After watching nearby cities score big-name retail warehouse projects over the last few months, Surprise now has its latest big catch.
E-commerce retail giant Amazon plans to build a “last-mile” delivery station in Surprise’s Railplex District, bringing as many as 300 jobs with it.
“It’s exciting to prove that Surprise has that infrastructure in place and the talent,” Surprise Economic Development Director Jeanine Jerkovic said about the big addition to the city’s workforce.
The group can begin preliminary construction as soon as the first week of August with a possible opening date in early 2021. Typical Amazon building time frames are six to ten months.
The facility will go up near Litchfield and Waddell roads, just south of the entertainment complex that features Uptown Alley and the AMC Surprise Pointe 14 theaters.
Ms. Jerkovic said the facility will serve all of greater northwest Phoenix with delivery services. It will act as an e-commerce hub for the region.
“We’re so excited to bring another great household name to that landscape,” Ms. Jerkovic said. “It’s a legitimizer when you can bring a project of that brand across the finish line. It helps other corporations understand there’s a business-friendly community willing to help with projects of that size.”
Discussions with representatives for the retail giant and the city began rapidly earlier this year.
It turned out Surprise’s willingness to speed the company through the approval process swayed the company, not some elaborate incentive deal.
“Time is money, so we were able to move them through the planning process at a quicker time frame to meet their needs, and that’s what made the difference to them,” Ms. Jerkovic said.
Amazon has typically been known to evaluate sites for a year or so before making decisions. That was sped up considerably in Surprise.
“They knew we had a viable site that had the workforce and the demographic growth,” Ms. Jerkovic said.

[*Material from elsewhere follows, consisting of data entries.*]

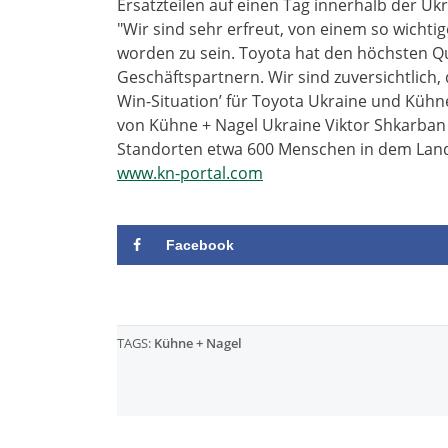
Ersatzteilen auf einen Tag innerhalb der Ukr
"Wir sind sehr erfreut, von einem so wich
worden zu sein. Toyota hat den höchsten Qu
Geschäftspartnern. Wir sind zuversichtlich,
Win-Situation’ für Toyota Ukraine und Kühn
von Kühne + Nagel Ukraine Viktor Shkarban 
Standorten etwa 600 Menschen in dem Lan
www.kn-portal.com
Facebook
TAGS:
Kühne + Nagel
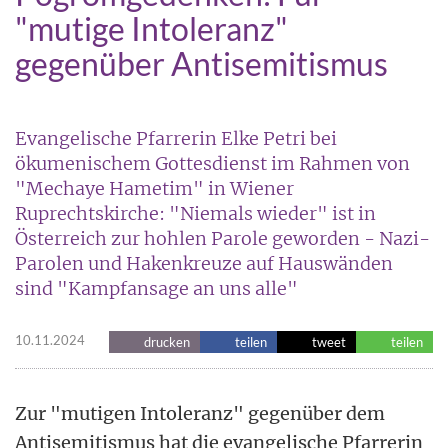
"mutige Intoleranz"
gegenüber Antisemitismus
Evangelische Pfarrerin Elke Petri bei
ökumenischem Gottesdienst im Rahmen von
"Mechaye Hametim" in Wiener
Ruprechtskirche: "Niemals wieder" ist in
Österreich zur hohlen Parole geworden - Nazi-
Parolen und Hakenkreuze auf Hauswänden
sind "Kampfansage an uns alle"
10.11.2024
drucken
teilen
tweet
teilen
Zur "mutigen Intoleranz" gegenüber dem
Antisemitismus hat die evangelische Pfarrerin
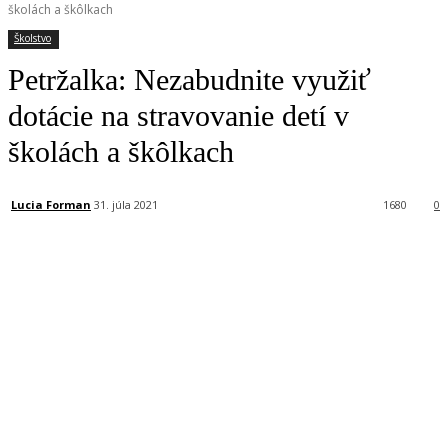
školách a škôlkach
Školstvo
Petržalka: Nezabudnite využiť
dotácie na stravovanie detí v
školách a škôlkach
Lucia Forman
31. júla 2021
1680
0
Facebook
X
Linkedin
Tumblr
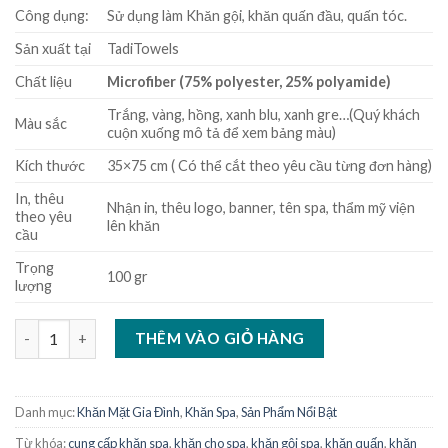
Công dụng:
Sử dụng làm Khăn gội, khăn quấn đầu, quấn tóc.
Sản xuất tại
TadiTowels
Chất liệu
Microfiber (75% polyester, 25% polyamide)
Trắng, vàng, hồng, xanh blu, xanh gre…(Quý khách
Màu sắc
cuộn xuống mô tả để xem bảng màu)
Kích thước
35×75 cm ( Có thể cắt theo yêu cầu từng đơn hàng)
In, thêu
Nhận in, thêu logo, banner, tên spa, thẩm mỹ viện
theo yêu
lên khăn
cầu
Trọng
100 gr
lượng
khăn Spa, Khăn gội 100% Microfiber 35x75cm (Loại dày) số lượng
THÊM VÀO GIỎ HÀNG
Danh mục:
Khăn Mặt Gia Đình
,
Khăn Spa
,
Sản Phẩm Nổi Bật
Từ khóa:
cung cấp khăn spa
,
khăn cho spa
,
khăn gội spa
,
khăn quấn
,
khăn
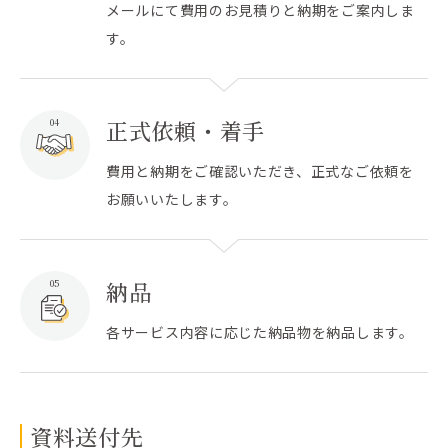
メールにて費用のお見積りと納期をご案内しま
す。
正式依頼・着手
04
費用と納期をご確認いただき、正式なご依頼を
お願いいたします。
納品
05
各サービス内容に応じた納品物を納品します。
資料送付先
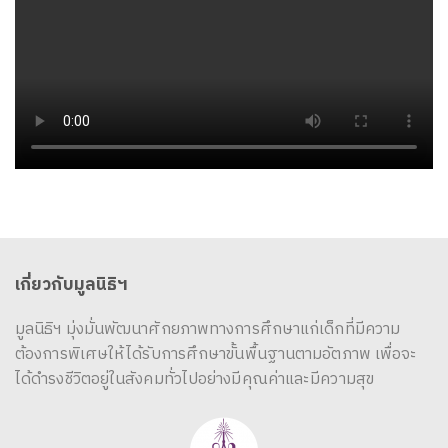
เกี่ยวกับมูลนิธิฯ
มูลนิธิฯ มุ่งมั่นพัฒนาศักยภาพทางการศึกษาแก่เด็กที่มีความ
ต้องการพิเศษให้ได้รับการศึกษาขั้นพื้นฐานตามอัตภาพ เพื่อจะ
ได้ดำรงชีวิตอยู่ในสังคมทั่วไปอย่างมีคุณค่าและมีความสุข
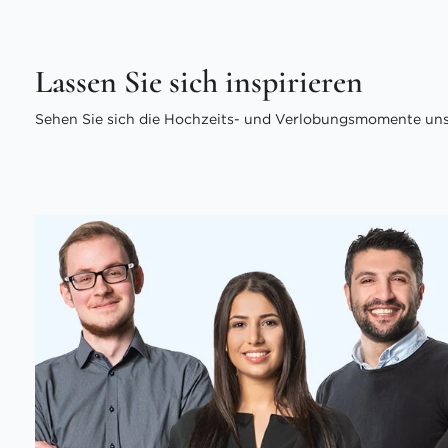
Lassen Sie sich inspirieren
Sehen Sie sich die Hochzeits- und Verlobungsmomente unse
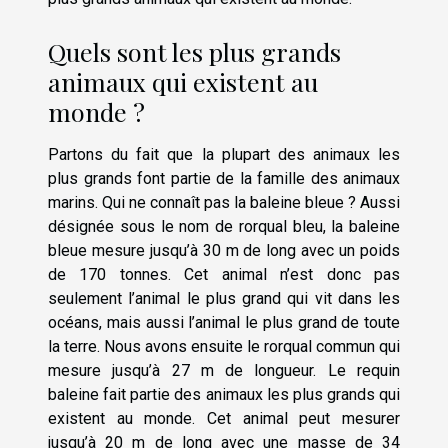
Quels sont les plus grands
animaux qui existent au
monde ?
Partons du fait que la plupart des animaux les
plus grands font partie de la famille des animaux
marins. Qui ne connaît pas la baleine bleue ? Aussi
désignée sous le nom de rorqual bleu, la baleine
bleue mesure jusqu’à 30 m de long avec un poids
de 170 tonnes. Cet animal n’est donc pas
seulement l’animal le plus grand qui vit dans les
océans, mais aussi l’animal le plus grand de toute
la terre. Nous avons ensuite le rorqual commun qui
mesure jusqu’à 27 m de longueur. Le requin
baleine fait partie des animaux les plus grands qui
existent au monde. Cet animal peut mesurer
jusqu’à 20 m de long avec une masse de 34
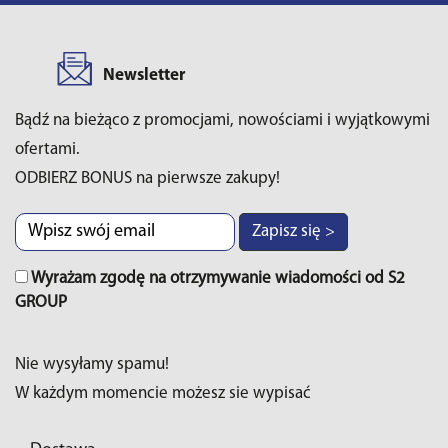
Newsletter
Bądź na bieżąco z promocjami, nowościami i wyjątkowymi
ofertami.
ODBIERZ BONUS na pierwsze zakupy!
Zapisz się >
Wyrażam zgodę na otrzymywanie wiadomości od S2
GROUP
Nie wysyłamy spamu!
W każdym momencie możesz sie wypisać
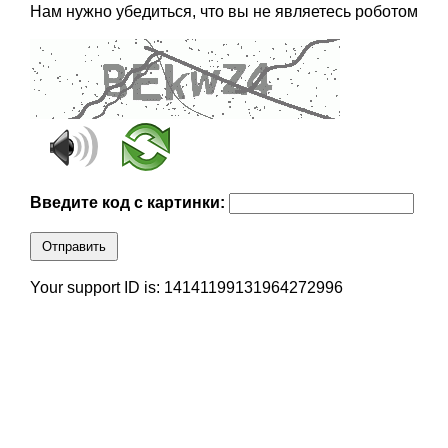
Нам нужно убедиться, что вы не являетесь роботом
Введите код с картинки:
Отправить
Your support ID is: 14141199131964272996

Ironically, the COVID-19 pandemic may have indirectly sped up the process as well. With online shopping sales at all time highs because of more people staying home when they can, Ms. Jerkovic said Amazon was interested in getting up and running as soon as possible.
“My sense that I had was there was almost an acceleration with global events,” Ms. Jerkovic said. “In the pandemic environment, people are shopping [online] more.”
The company submitted a site plan to the city on Feb. 16. A concept review meeting was held a little more than a month later.
The Surprise Planning and Zoning Commission signed off on the project June 18, but it was disguised with the name Project Baxter.
That project that commissioners unanimously approved is a one-story, 145,491-square-foot facility on a little less than 38 acres of land.
Plans call for 1,339 parking spaces, and 331 additional spots for associates.
There will be eight entry points to access the facility with two on each side. Associates will enter from Soledad Street.
The facility will be one of six different types of structures Amazon builds to serve its customers.
“Some of them sort products,” Ms. Jerkovic said. “Some of them help assemble. This one will help that last-mile.”
According to the plan P&Z approved under Project Baxter, the facility will operate similar to other transportation and package delivery providers such as USPS, UPS and FedEx.